Par ailleurs dans la vie sociale familiale ou personnelle, pour s’ouvrir aussi à la diversité des cultures, à la découverte du monde, les déplacements des personnes physiques est éminemment essentiel et vectorisés par les différents modes de transport.
Pour poursuivre ces éléments introductifs il est nécessaire de rappeler que la mobilité est un droit et ressortit de la liberté d’aller et venir de la liberté d’entreprendre et du commerce.
Le droit à la mobilité est un « droit des droits » en quelque sorte. C’est un droit constitutionnel. L’aspiration à la liberté de circulation continue à gagner du terrain dans un monde où la libre circulation des marchandises, des capitaux, des idées et des images fait partie des réalités quotidiennes 1.
Enfin cette fonctionnalité que représente le transport est en soi autonome et indispensable. Ceci indépendamment du fait que l’activité de transport est concernée par les nuisances qu’elle engendre et auxquelles elle doit mettre fin dès que possible. Si le transport en France est la principale source d’émissions de gaz à effet de serre (39% des émissions totales), le transport aérien en représente 1,5% mais 6,8% après réintégration des soutes internationales, c’est- à-dire des consommations des avions assurant des liaisons internationales 2.
Ces préalables sont importants à rapporter puisque des courants d’idées interpellent légitimement le type de société désirable que l’on appelle de nos vœux : une activité économique qui respecterait l’environnement eu égard au changement climatique et à la perte de la biodiversité, un droit social bâti dans l’intérêt des travailleurs, de leur santé et de leur satisfaction professionnelle, une société plus amène, moins inégalitaire et aux rythmes de vie plus humanisés et plus lents. Ces débats sont fondamentalement politiques et ils ont à voir avec le social et le culturel. Ils sont naturellement conflictuels et inhérents à notre vie démocratique. Ce qui appelle à une évaluation régulière de l’action publique dans ce domaine 3.
De ces multiples points de vue, l’avion est le parfait bouc-émissaire.
Il représente « l’avion des riches », notamment l’aviation d’affaires, fer de lance de la vie économique, mais critiquée à outrance ; il pollue en provoquant des nuisances sonores ou en altérant la qualité de l’air, il participe d’un tourisme trop souvent désastreux pour l’environnement (le tourisme est aussi vital pour de nombreuses populations qui n’ont aucune autre source de richesse et de ressources), il constitue un facteur d’accélération parfois critiquée de la vie économique et sociale, il représente un symbole de la globalisation, de la « jet société » et du gouvernement mondial par une « caste apatride ».
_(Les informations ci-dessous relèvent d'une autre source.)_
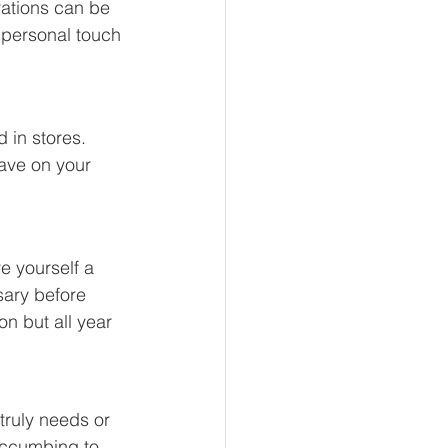
ations can be 
a personal touch 
 in stores. 
ave on your 
e yourself a 
sary before 
on but all year 
truly needs or 
succumbing to 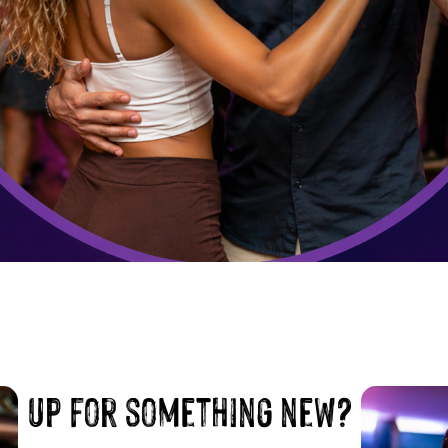
up for something new?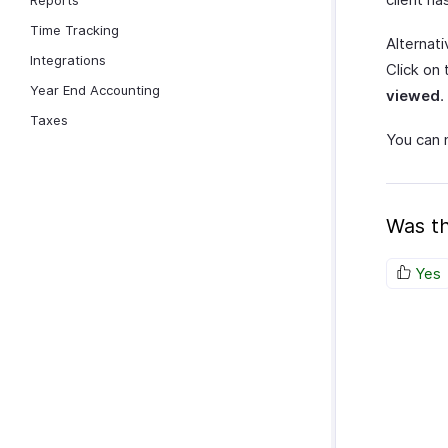
Reports
Time Tracking
Alternat
Integrations
Click on
Year End Accounting
viewed
.
Taxes
You can 
Was th
Yes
Il n’est pas niable que le transport aérien doit prendre toute sa part de responsabilité dans l’altération de notre environnement mais il n’est pas moins vrai que des solutions robustes sont possibles grâce notamment à notre effort d’innovation.
Toutefois l’avion participe contre son plein gré mais incontestablement aux yeux de certains, de ces symboles négatifs et en fait donc l’ennemi public numéro 1.
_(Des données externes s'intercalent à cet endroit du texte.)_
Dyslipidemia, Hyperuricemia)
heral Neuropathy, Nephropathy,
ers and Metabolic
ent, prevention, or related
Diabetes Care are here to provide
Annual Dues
Il y a donc souvent beaucoup de pusillanimités et de faux semblants à désigner quasi exclusivement à la vindicte publique ce secteur économique éminemment stratégique. Mais ce sont, répétons-le, des controverses nécessaires dont il faut tenir compte pour progresser.
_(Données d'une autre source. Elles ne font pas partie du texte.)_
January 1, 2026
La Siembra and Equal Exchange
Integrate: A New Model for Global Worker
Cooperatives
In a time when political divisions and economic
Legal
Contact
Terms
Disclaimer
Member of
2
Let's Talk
Pour sortir de ces blocages il nous faudrait modifier en profondeur des facteurs endogènes et des facteurs exogènes au monde des transports.
Les facteurs endogènes
Le transport aérien est le mode de transport le plus jeune : 1890 ou 1903, soit 134 ans ou 121 ans, selon que l’on considère comme point de départ le vol non homologué de Ader ou celui des frères Wright. À moins que ce ne soit le 23 octobre 1906 (118 ans) où Alberto Santos-Dumont réalise le premier vol public d’un avion à Bagatelle près de Paris.
C’est également dans ces années-là 1886/1889 que la première voiture au monde est apparue, un prototype à trois roues de l’allemand Carl Benz tandis que Gottlieb Daimler et Wilhlelm Maybach présentent en 1889, à l’exposition universelle de Paris une automobile à quatre roues, à moteur à essence. La « jamais contente » est le nom de la première voiture électrique à atteindre le 100km/h en 1899.
Pour le train, la première locomotive à vapeur est révélée le 13 février 1804 grâce à l’ingénieur anglais Richard Trevithick, donc il y a 220 ans cette année.
Avec le train apparait aussi l’immense construction d’infrastructure à travers le monde.
Quant au transport fluvial, le grand canal de Chine est le plus ancien canal au monde, près de 2500 ans.
Avec les premiers bateaux créés au néolithique 4, le transport maritime est le plus ancien et qu’il s’est naturellement développé depuis le temps des Phéniciens.
Enfin les routes sont naturellement l’infrastructure de transport la plus antique.
Ces différents modes de transport se sont ajoutés les uns aux autres.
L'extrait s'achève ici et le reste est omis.